DIRECTIONS:
Please repeat, precisely as written, only the lines from the one containing "12 NOV, 2025" through the last line of the records below, pictures omitted.

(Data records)
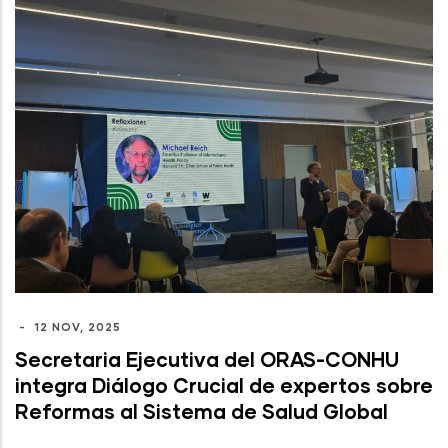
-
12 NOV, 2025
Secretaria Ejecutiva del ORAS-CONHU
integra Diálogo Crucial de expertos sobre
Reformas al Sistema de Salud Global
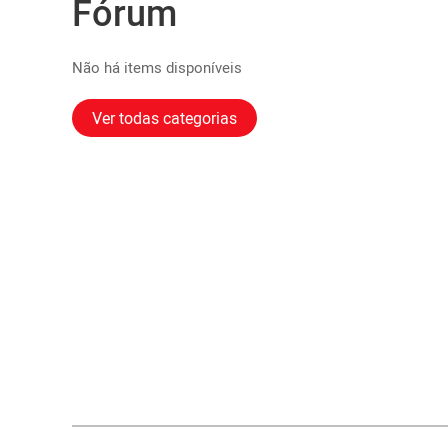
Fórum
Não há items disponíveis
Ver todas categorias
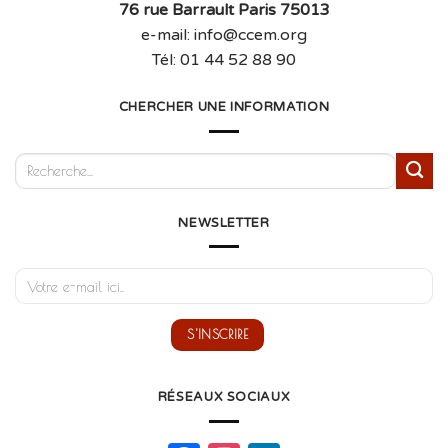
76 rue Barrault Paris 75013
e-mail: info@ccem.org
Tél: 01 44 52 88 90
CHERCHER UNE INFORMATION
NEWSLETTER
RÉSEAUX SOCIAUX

TASK SOLUTION:
12 NOV, 2025
Secretaria Ejecutiva del ORAS-CONHU
integra Diálogo Crucial de expertos sobre
Reformas al Sistema de Salud Global
Fórum
Não há items disponíveis
Ver todas categorias
76 rue Barrault Paris 75013
e-mail: info@ccem.org
Tél: 01 44 52 88 90
CHERCHER UNE INFORMATION
NEWSLETTER
RÉSEAUX SOCIAUX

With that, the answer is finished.